All she wanted now was to forget about the entire night, but Mariam was hungry for details, and Lin wanted to make her happy. “Well, he didn’t, to be honest,” she said, and immediately felt a bit guilty; Mariam only wanted to hear things that were happy or scandalous or both. “But someone else stepped in to dance instead, so the evening could continue.”
“Who was it? Oh, never mind, I don’t remember who half those young nobles are anyway,” Mariam said cheerfully. “Anyway, it seems entirely an inappropriate sort of party to throw for a twelve-year-old. When I was twelve, all I was interested in was playing tricks on the boys in the Dāsu Kebeth.”
Lin laughed at the memory, but sobered quickly. “The thing is, the Castellani nobles were expecting a twenty-year-old Princess, and they simply haven’t bothered to change any of their plans. I imagine it would seem too much like accepting what Sarthe has done. There’s some sort of welcoming banquet tomorrow—their Ascension Day celebration—that will be nothing but speeches in a language Luisa doesn’t speak. She’ll be horribly bored.”
Mariam furrowed her brow. “Are you going to the banquet?” At Lin’s surprised look, she added, “I thought Mayesh might be bringing you to more events on the Hill—”

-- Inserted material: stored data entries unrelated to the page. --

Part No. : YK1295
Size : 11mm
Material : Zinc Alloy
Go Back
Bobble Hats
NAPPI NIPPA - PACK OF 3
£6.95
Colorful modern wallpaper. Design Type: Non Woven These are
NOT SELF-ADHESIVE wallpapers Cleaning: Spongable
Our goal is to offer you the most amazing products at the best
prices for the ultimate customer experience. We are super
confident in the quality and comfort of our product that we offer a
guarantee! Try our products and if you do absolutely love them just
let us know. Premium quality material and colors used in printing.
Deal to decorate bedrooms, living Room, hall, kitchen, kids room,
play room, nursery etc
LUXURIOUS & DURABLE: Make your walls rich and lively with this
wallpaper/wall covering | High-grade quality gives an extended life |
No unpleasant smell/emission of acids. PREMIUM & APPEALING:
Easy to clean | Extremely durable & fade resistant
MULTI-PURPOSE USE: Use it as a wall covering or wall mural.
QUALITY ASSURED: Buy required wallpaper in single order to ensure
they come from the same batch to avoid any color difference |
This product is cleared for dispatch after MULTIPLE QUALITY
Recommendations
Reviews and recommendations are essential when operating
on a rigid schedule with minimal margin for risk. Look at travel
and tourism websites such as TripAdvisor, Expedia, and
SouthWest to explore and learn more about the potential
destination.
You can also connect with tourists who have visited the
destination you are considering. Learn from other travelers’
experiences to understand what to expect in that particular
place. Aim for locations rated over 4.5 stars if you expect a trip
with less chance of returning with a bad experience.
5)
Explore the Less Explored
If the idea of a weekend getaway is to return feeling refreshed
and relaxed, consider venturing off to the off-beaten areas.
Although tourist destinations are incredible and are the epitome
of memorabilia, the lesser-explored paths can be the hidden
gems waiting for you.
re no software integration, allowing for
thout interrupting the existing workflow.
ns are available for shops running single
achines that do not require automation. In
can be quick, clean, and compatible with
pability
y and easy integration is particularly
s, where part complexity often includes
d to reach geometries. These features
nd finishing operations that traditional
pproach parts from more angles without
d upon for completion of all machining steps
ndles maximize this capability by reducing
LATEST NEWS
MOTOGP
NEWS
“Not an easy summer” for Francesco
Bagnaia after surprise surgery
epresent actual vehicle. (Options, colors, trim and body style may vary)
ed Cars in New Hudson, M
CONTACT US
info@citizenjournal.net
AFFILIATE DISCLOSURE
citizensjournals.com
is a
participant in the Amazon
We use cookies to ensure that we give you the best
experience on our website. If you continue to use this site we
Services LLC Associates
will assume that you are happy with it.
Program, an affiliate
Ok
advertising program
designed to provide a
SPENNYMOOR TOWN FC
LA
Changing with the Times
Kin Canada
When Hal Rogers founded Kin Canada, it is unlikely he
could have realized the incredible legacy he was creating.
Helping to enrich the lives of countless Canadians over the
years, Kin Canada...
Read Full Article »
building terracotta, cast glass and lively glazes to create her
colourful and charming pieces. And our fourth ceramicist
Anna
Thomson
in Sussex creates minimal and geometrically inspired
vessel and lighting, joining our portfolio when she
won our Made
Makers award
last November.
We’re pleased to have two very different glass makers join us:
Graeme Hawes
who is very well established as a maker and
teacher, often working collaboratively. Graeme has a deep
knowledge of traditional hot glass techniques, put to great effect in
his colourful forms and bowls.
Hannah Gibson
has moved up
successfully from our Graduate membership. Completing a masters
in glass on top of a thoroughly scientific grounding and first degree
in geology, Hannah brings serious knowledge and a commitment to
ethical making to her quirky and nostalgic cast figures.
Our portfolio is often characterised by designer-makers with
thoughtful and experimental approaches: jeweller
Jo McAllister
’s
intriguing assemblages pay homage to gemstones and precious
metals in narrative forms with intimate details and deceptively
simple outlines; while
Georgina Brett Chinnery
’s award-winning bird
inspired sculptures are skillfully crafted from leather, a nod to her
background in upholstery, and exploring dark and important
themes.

“No,” Lin said. She thought of the quiet ride home in the carriage from the Roverge house, Mayesh watching her with sharp eyes, clearly waiting for some sort of reaction from her, some verdict on the party. But she had said nothing until they reached the Sault. Standing in the shadow of the gates, she had said, “I will tell you if I think there is a point in my returning to the Hill.”
He had not asked questions, only nodded and let her go.
“I won’t be at the banquet, don’t worry,” said Lin. “It’s the same night as Tevath.”
“It’s all right. If you’d rather go to the party.”
“Mari,” Lin said sternly. “I’d rather be at the Goddess Festival, with you. It’s our last year.”
“I just feel as though you’ve gone off into a wonderful story,” Mariam said, with a smile that held a wisp of sadness. “A party with the Charter Families. The Prince himself there. In a Story-Spinner tale, you’d already be secretly engaged to him.”
Instead, he kissed me, then flung me away and said he must have been drunk, Lin thought. Ever so romantic.
“In a Story-Spinner tale, that would mean I’d be about to be kidnapped by pirates so he could save me,” Lin said, crossly. “Mari. The Prince is of the malbushim. Even if he weren’t the Prince, I couldn’t—he is not like us. You must notice,” she added, “that none of the girls in the Story-Spinner tales, even if they are peasants, are Ashkar.”
The hectic color in Mariam’s cheeks bloomed, and Lin felt suddenly guilty. What on earth was the point of telling Mariam to face reality when dreams and hopes of some grand event were what she had to sustain her?
“Mari, I’m sorry—”
There was a knock on Lin’s door. The two women exchanged a startled look. “It’s likely Mayesh,” Lin said, rising to her feet; she padded barefoot to the door and threw it open.